▸ **TASK STATEMENT**: Would you transcribe the records below from the line with "Política de privacidade [button] (339, 1859)" to the line with "Szyby do ciągnika Landini (145, 1656)", ends included, exactly and with nothing more, leaving the pictures out?

▸ **DATA EXTRACT**:
● ● ● ●
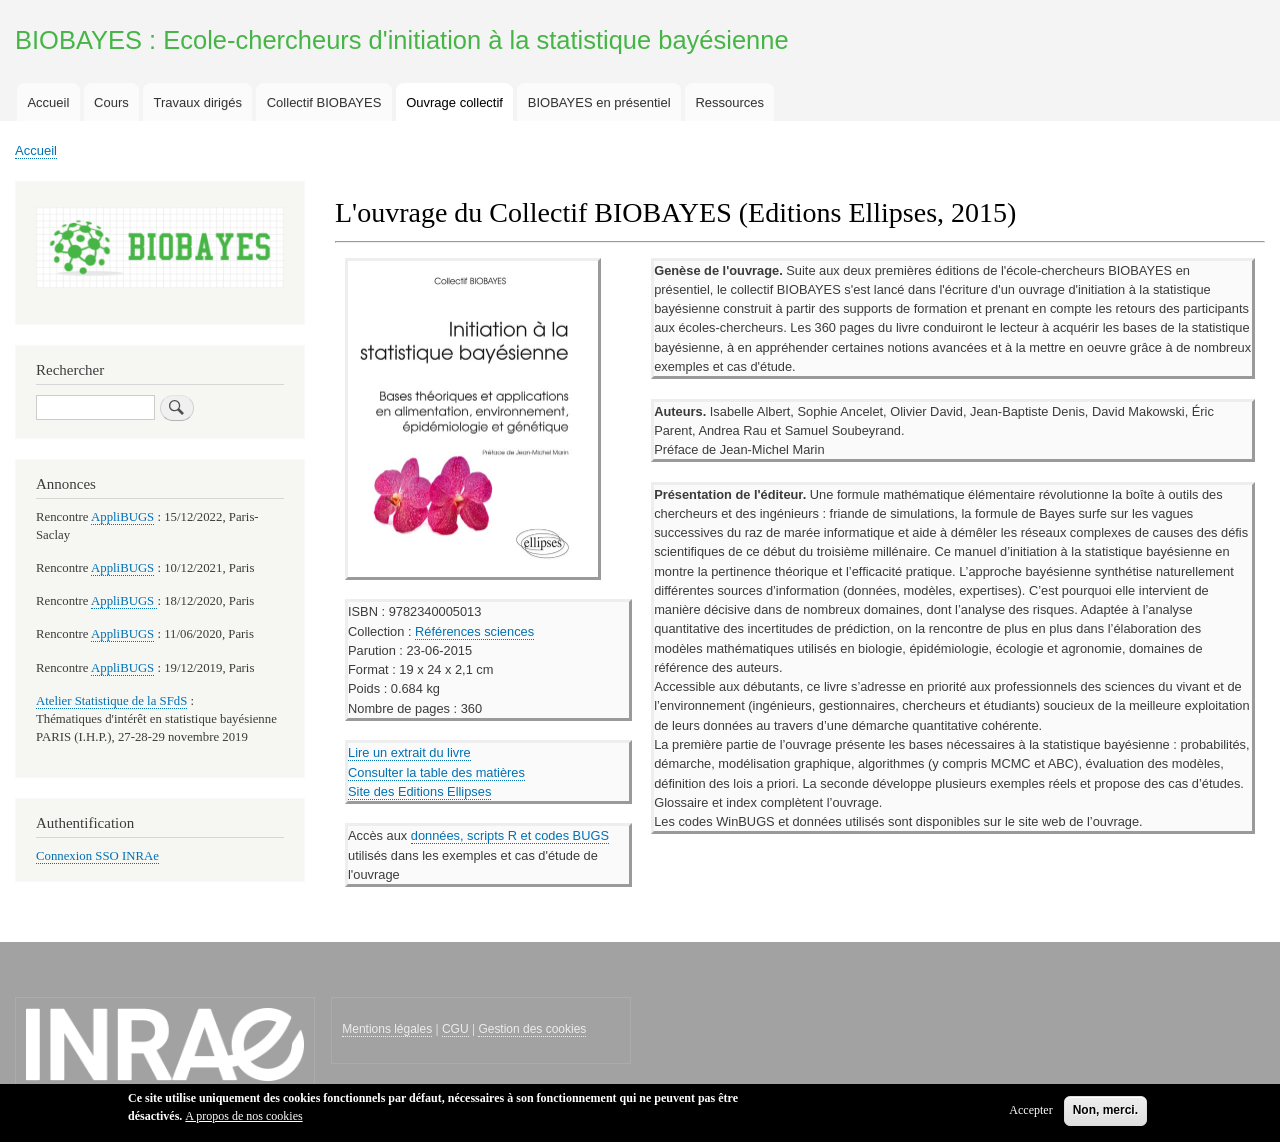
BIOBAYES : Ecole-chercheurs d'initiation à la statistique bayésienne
● ● ● ●
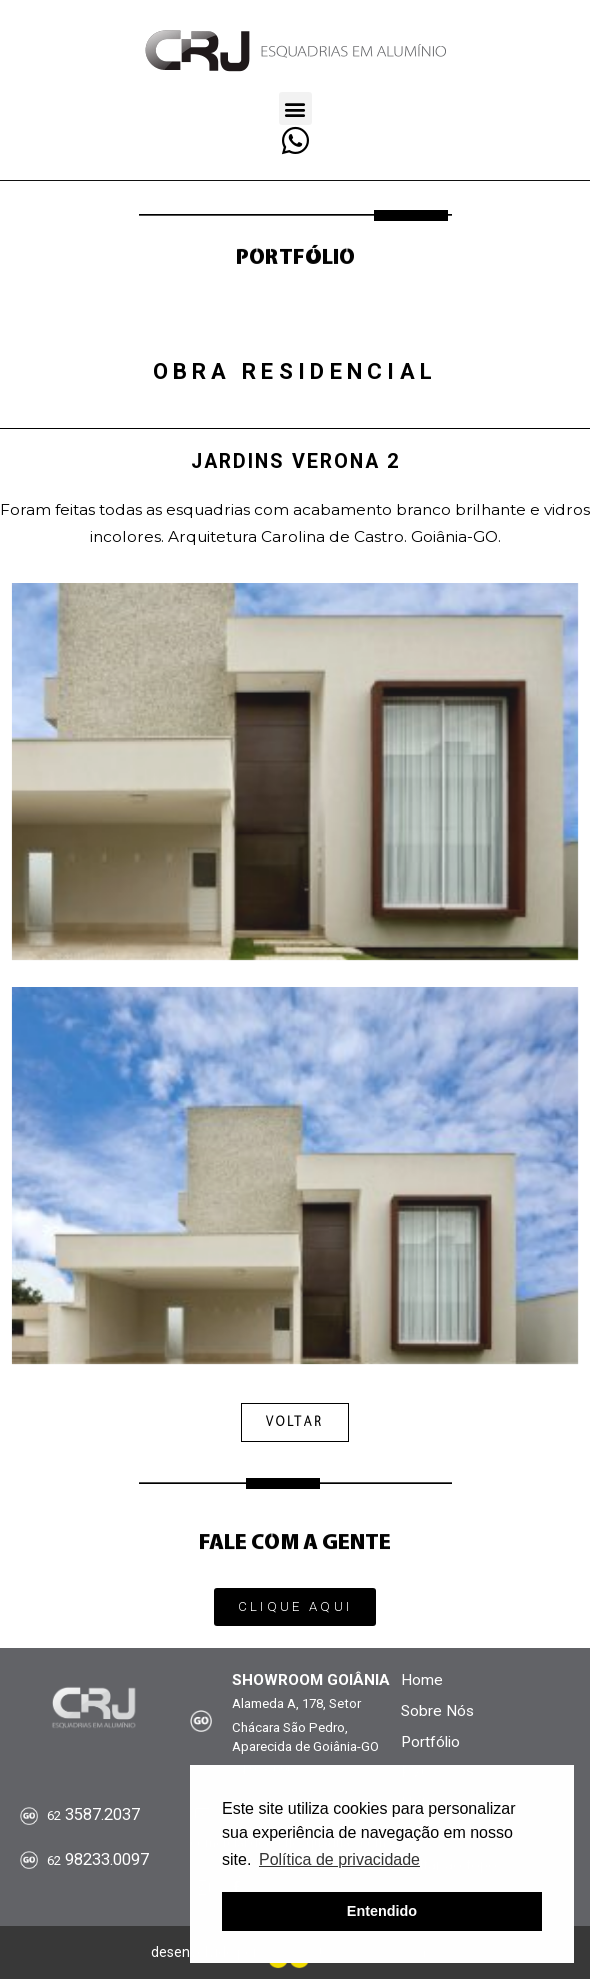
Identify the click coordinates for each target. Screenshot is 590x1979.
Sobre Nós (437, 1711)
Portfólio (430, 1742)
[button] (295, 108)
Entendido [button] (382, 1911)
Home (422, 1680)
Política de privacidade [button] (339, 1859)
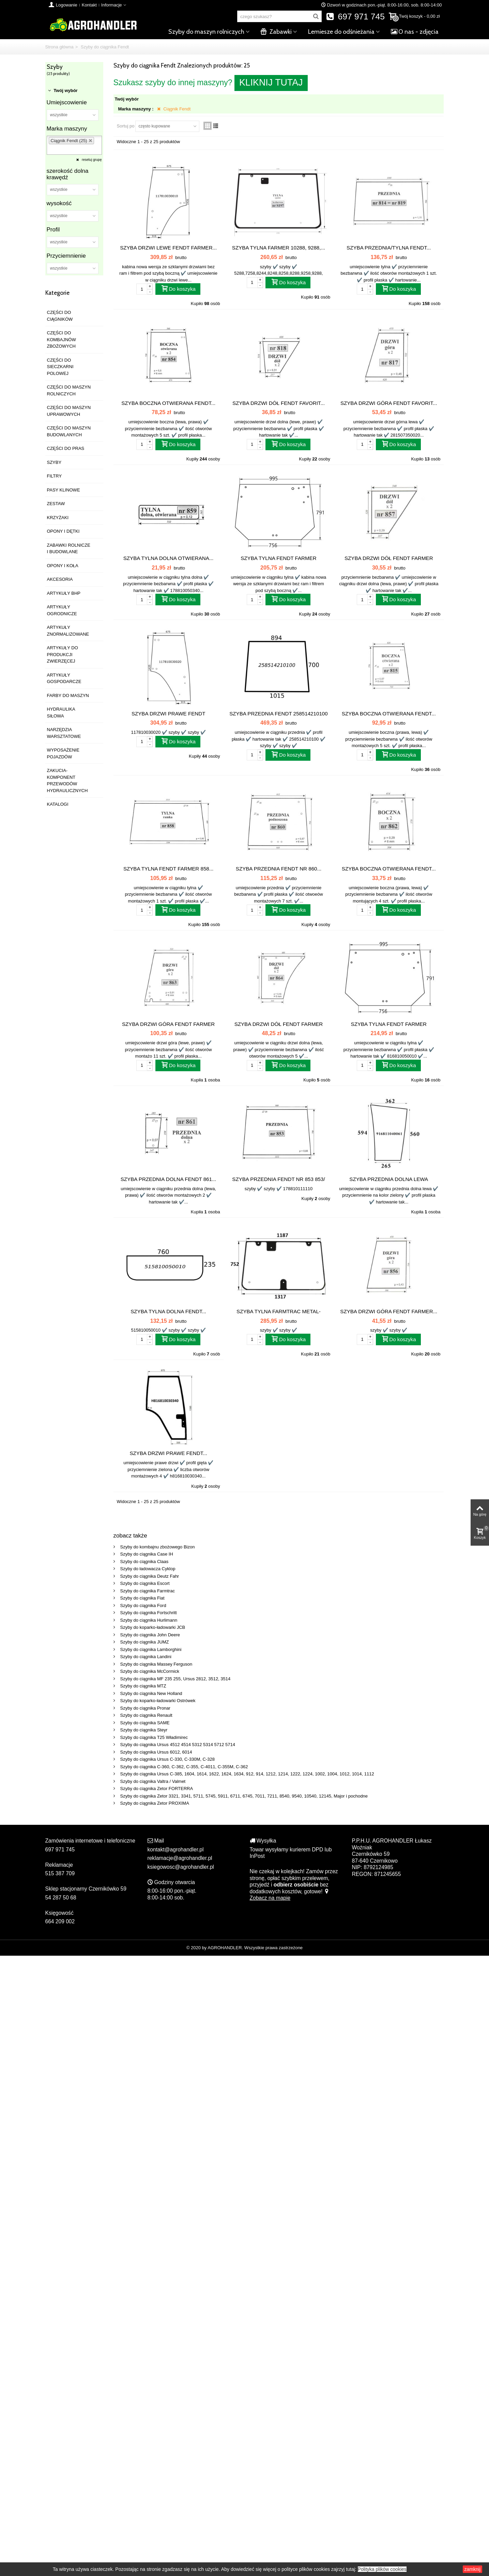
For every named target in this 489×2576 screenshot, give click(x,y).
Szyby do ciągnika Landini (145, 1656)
● ● ● ●
▸ **WRITTEN RESPONSE**:
Política de privacidade [button] (339, 1859)
For every named target in this 489×2576 screenshot, give click(x,y).
Szyby do ciągnika Landini (145, 1656)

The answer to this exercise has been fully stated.